### Data records ###

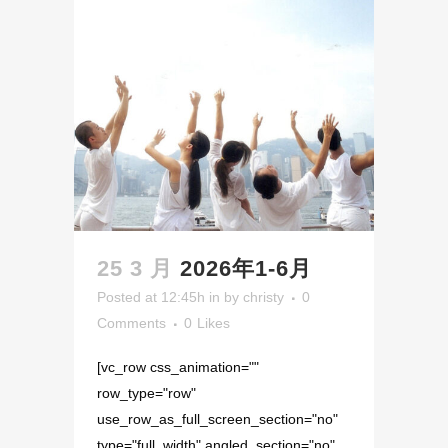
25 3 月
2026年1-6月
Posted at 12:45h
in
by
christy
0
Comments
0
Likes
[vc_row css_animation=""
row_type="row"
use_row_as_full_screen_section="no"
type="full_width" angled_section="no"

###

■ **Directions**:
Although the records above contain pictures, your copy should give only their text, exactly as written.

■ **Answer**:
25 3 月
2026年1-6月
Posted at 12:45h
in
by
christy
0
Comments
0
Likes
[vc_row css_animation=""
row_type="row"
use_row_as_full_screen_section="no"
type="full_width" angled_section="no"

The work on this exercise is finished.